4. Linos // Killed with a Lyre

A student and his music teacher, holding a lyre—potentially Herakles and Linos.Petit Palais, Wikimedia Commons // CC BY 2.5

One of the greatest music teachers of mythic Ancient Greece, Linos took on Herakles as a pupil. According to the historian Diodorus Siculus, the demi-god “was unable to appreciate what was taught him because of his sluggishness of soul,” and so after a harsh reprimand he flew into a rage and beat Linos to death with his lyre. Herakles dubiously used a sort of ancient stand-your-ground law as a defense during trial and was exonerated. Poor Linos: an honest man beaten by a lyre.

5. Sophia Rasch // Suffocated While a Piano Muffled her Screams

Pixabay, Pexels

No one better proves George Bernard Shaw’s quip that “hell is full of musical amateurs” than Susannah Koczula. “I have seen Susannah trying to play the piano several times—she could not play,” 10-year-old Carl Rasch testified at Koczula’s 1894 trial. Susannah, the Rasch’s caregiver, distracted little Carl, sister Clara, and their neighborhood friend Woolf with an impromptu performance while a gruesome scene unfolded upstairs: Koczula’s husband tied and suffocated Carl and Clara’s mother, Sophia Rasch, before making off with her jewelry. “She banged the piano,” explained Woolf. “I heard no halloaing.”

6. Marianne Kirchgessner // A Nervous Disorder Acquired Playing the Glass Armonica

According to one doctor, Ben Franklin's instrument caused "a great degree of nervous weakness."Ji-Elle, Wikimedia Commons // CC BY-SA 3.0

Benjamin Franklin invented the glass harmonica, or armonica, in 1761, unleashing a deadly scourge upon the musical world. “It was forbidden in several countries by the police,” wrote music historian Karl Pohl in 1862, while Karl Leopold Röllig warned in 1787 that “It’s not just the gentle waves of air that fill the ear, but the charming vibrations and constant strain of the bowls upon the already delicate nerves of the fingers that combine to produce diseases which are terrible, maybe even fatal.” In 1808, when Marianne Kirchgessner, Europe’s premiere glass armonica virtuoso, died at the age of 39, many suspected nervousness brought on by playing the instrument.
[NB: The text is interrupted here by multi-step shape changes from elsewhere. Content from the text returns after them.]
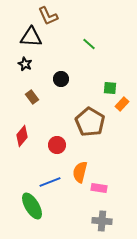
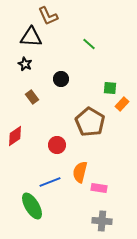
red diamond: moved 7 px left; rotated 15 degrees clockwise
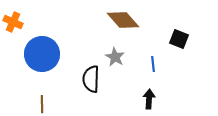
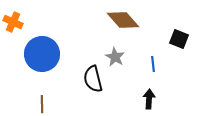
black semicircle: moved 2 px right; rotated 16 degrees counterclockwise
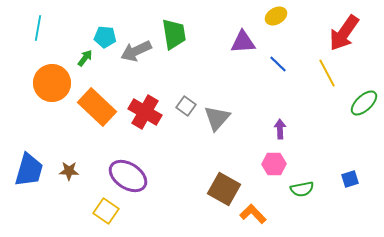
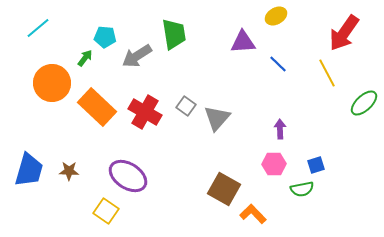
cyan line: rotated 40 degrees clockwise
gray arrow: moved 1 px right, 5 px down; rotated 8 degrees counterclockwise
blue square: moved 34 px left, 14 px up
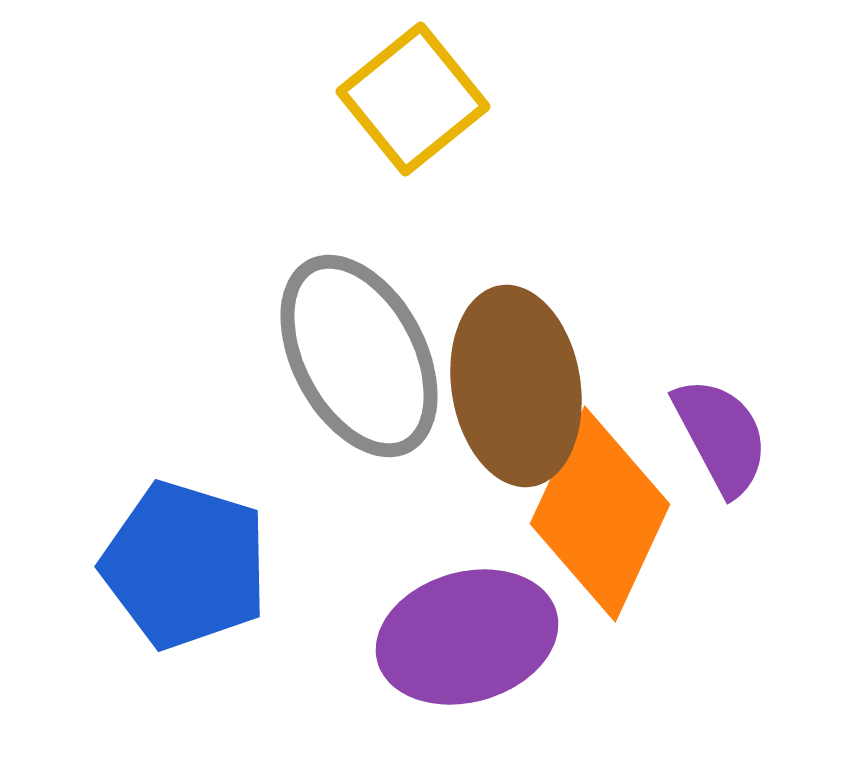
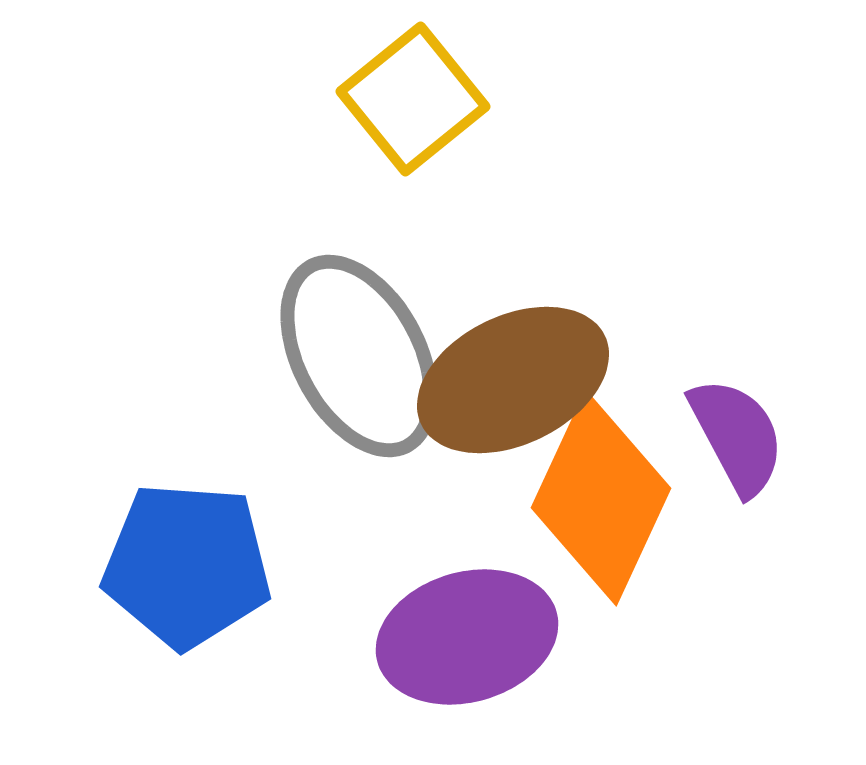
brown ellipse: moved 3 px left, 6 px up; rotated 73 degrees clockwise
purple semicircle: moved 16 px right
orange diamond: moved 1 px right, 16 px up
blue pentagon: moved 2 px right; rotated 13 degrees counterclockwise
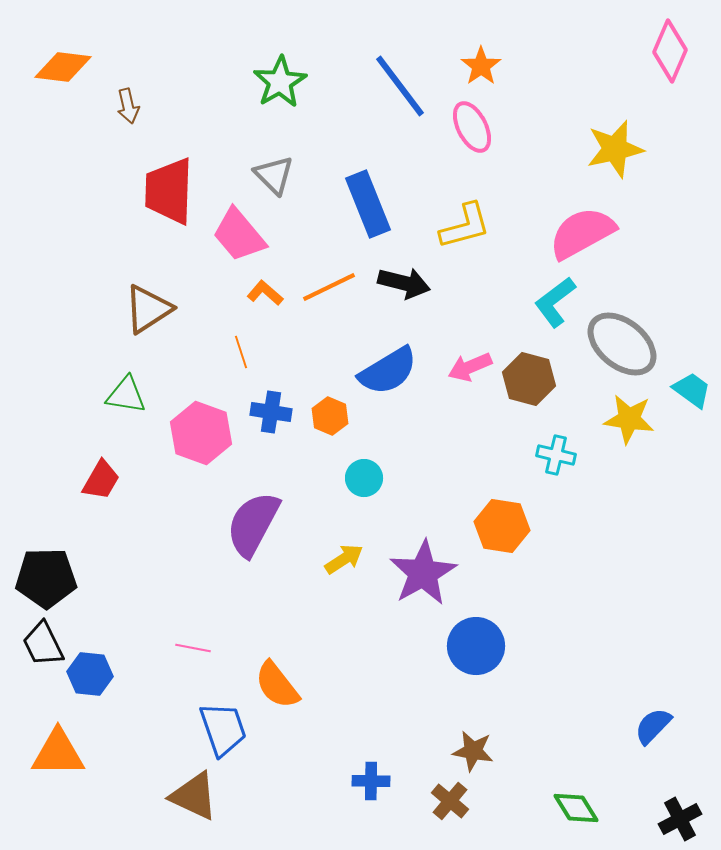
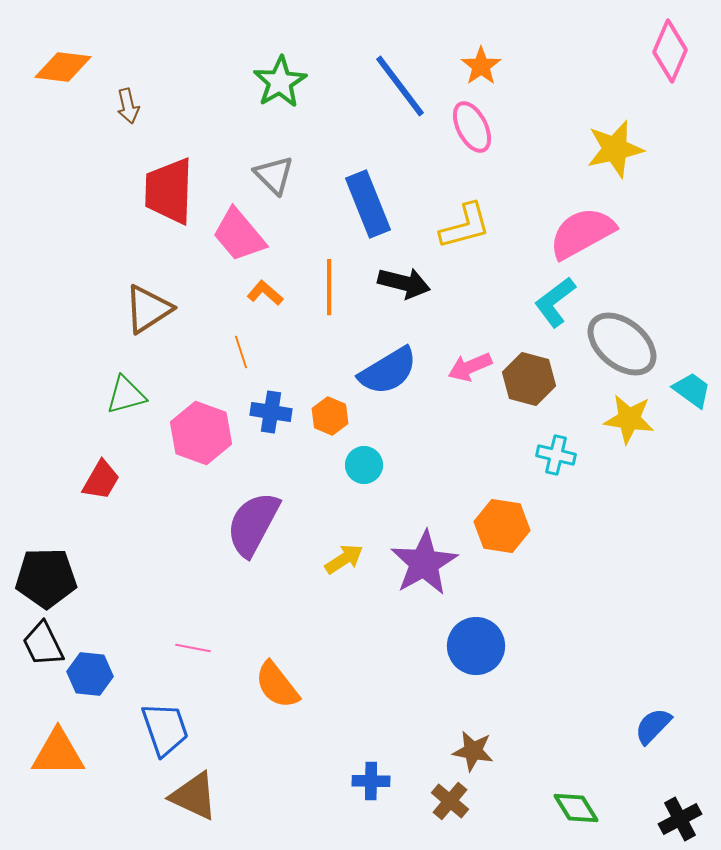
orange line at (329, 287): rotated 64 degrees counterclockwise
green triangle at (126, 395): rotated 24 degrees counterclockwise
cyan circle at (364, 478): moved 13 px up
purple star at (423, 573): moved 1 px right, 10 px up
blue trapezoid at (223, 729): moved 58 px left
7. Charles Ratherbee // Lung Disease Possibly Caused by Playing the Trumpet

A valve trumpet made by Elbridge G. Wright, circa 1845.Purchase, Robert Alonzo Lehman Bequest (2002), Metropolitan Museum of Art // Public Domain

One summer day in 1845, Charles Ratherbee, a trumpeter, got into a fight with Joseph Harvey, who rented space in a garden from Ratherbee and was sowing seeds where the trumpeter had planned to plant potatoes. When confronted, Harvey became upset and knocked Ratherbee to the ground with his elbow. Two weeks and five days later, Ratherbee was dead.

Harvey was arrested for Ratherbee’s death, but a doctor pinpointed another killer: An undiagnosed lung disease made worse by his musical career. “The blowing of a trumpet would decidedly increase [the disease],” the surgeon testified at Harvey’s manslaughter trial. When asked if he was “in a fit state to blow a trumpet” the surgeon replied bluntly, “No.” Harvey was acquitted and given a suspended sentence for assault. The trumpet was never charged.